Kidney stones tend to be a recurring problem, with nearly 50 percent of people who had a kidney stone experiencing a second stone, according to the American Urological Association. The water trial will follow participants for two years, comparing recurrence rates in those who are prompted to drink more fluids with a control group who receive routine clinical care.
The second clinical trial will look at pain associated with stents, which are hollow plastic tubes that are temporarily inserted in the ureter following stone removal to facilitate urination and passage of stone fragments. The ureter is a duct through which urine passes from the kidney to the bladder.
Not all patients experience pain from stents, and among those who do, the degree of discomfort can vary greatly. The stent study will identify factors that predict which patients are likely to experience stent pain, and then intervene, with various treatments.
Stents pain can be particularly problematic for pediatric patients, whose ureters can be so small that they may need to have a stent inserted prior to surgery to empty the kidneys and then a second stent following stone removal.
Kidney stones are common.

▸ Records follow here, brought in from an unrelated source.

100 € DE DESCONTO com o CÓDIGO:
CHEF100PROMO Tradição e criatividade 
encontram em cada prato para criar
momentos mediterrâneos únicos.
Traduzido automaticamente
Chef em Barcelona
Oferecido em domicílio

In the United States, 9 percent of the population has had a stone, according to NIDDK. Men are more likely to experience a kidney stone than women, though this gender gap is closing. Kidney stones are also increasing in children.
About kidney stones disease
- Urinary Stone Disease (USD) affects about 1 out of 11 Americans
- People who have one stone are more likely to have another
- The number of people in the US with USD has nearly doubled in the last 15 years
- The annual cost of USD is estimated at $10 billion, making it the most expensive nonmalignant urologic condition in the U.S.
“There are multiple factors that we think are contributing to the increase in stones among kids. For many children who form stones, there’s a genetic component,” said Dr. Linda Baker, Professor of Urology and in the Eugene McDermott Center for Human Growth and Development at UT Southwestern.
“But it’s also about diet. Salt – sodium – consumption is increasing heavily in our diets. A lot of the junk foods that kids eat are heavily salted. And then, instead of drinking water, more people drink sodas. That’s a source of oxalate. High salt plus high oxalate equals calcium oxalate stones,” said Dr. Baker, who will work with pediatric patients who participate in the trials.
Other UT Southwestern investigators who will participate in the studies include Dr. Jodi Antonelli, Assistant Professor of Urology; Dr. Margaret Pearle, Professor of Urology and Internal Medicine, and holder of the Dr. Ralph C. Smith Distinguished Chair in Urologic Education; Dr. Yair Lotan, Professor of Urology and holder of the Helen J. and Robert R. Strauss Professorship in Urology; Dr Khashayar Sakhaee, Professor of Internal Medicine and holder of the Laura Kim Pak Professorship in Mineral Metabolism Research and the BeautiControl Cosmetics Inc. Professorship in Mineral Metabolism and Osteoporosis; Dr. Orson Moe, Professor of Internal Medicine and Physiology; Dr. Marlyn Allicock, Adjunct Assistant Professor of Clinical Sciences; and Dr. Lakshmi Ananthakrishnan, Assistant Professor of Radiology.
The UT Southwestern studies are funded by a $3.5 million grant from the NIH and the NIDDK. Other participating medical centers are Duke University; University of Washington in Seattle; University of Pennsylvania and Children’s Hospital of Philadelphia; and Washington University in St. Louis.
About UT Southwestern Medical Center
UT Southwestern, one of the premier academic medical centers in the nation, integrates pioneering biomedical research with exceptional clinical care and education. The institution’s faculty includes many distinguished members, including six who have been awarded Nobel Prizes since 1985. The faculty of almost 2,800 is responsible for groundbreaking medical advances and is committed to translating science-driven research quickly to new clinical treatments. UT Southwestern physicians provide medical care in about 80 specialties to more than 100,000 hospitalized patients and oversee approximately 2.2 million outpatient visits a year.